## RECORD EXTRACTS
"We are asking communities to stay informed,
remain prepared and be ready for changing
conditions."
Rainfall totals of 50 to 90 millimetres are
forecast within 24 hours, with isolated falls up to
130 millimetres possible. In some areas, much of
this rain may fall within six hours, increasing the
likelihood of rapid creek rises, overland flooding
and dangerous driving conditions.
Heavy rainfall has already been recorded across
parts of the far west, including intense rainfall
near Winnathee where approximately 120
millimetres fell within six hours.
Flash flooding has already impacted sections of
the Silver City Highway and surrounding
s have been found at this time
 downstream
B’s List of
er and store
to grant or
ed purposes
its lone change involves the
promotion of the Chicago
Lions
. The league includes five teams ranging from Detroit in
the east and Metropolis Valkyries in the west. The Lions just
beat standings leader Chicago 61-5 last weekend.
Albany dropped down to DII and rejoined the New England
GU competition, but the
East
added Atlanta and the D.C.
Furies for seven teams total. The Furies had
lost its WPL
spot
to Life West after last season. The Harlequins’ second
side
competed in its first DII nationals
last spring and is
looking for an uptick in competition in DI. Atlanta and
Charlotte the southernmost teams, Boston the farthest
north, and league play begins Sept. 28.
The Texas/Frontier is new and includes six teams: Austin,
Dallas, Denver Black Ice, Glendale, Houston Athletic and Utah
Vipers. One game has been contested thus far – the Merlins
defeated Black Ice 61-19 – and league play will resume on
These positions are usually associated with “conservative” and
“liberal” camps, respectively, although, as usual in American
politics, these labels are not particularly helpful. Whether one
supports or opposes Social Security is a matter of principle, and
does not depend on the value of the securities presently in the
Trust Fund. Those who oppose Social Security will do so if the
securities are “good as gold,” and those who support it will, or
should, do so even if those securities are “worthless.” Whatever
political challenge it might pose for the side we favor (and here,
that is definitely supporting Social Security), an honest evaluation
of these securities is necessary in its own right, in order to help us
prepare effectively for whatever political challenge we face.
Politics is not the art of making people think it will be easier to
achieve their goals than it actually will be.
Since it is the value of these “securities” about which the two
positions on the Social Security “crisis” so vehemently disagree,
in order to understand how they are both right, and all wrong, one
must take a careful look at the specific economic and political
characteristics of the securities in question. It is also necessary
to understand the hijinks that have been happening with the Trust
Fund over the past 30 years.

## PROBLEM TO WORK ON
Repeat exactly the lines of the material from the one with "in order to understand" through the end, both the first and the last included.

## RESULT BELOW
in order to understand how they are both right, and all wrong, one
must take a careful look at the specific economic and political
characteristics of the securities in question. It is also necessary
to understand the hijinks that have been happening with the Trust
Fund over the past 30 years.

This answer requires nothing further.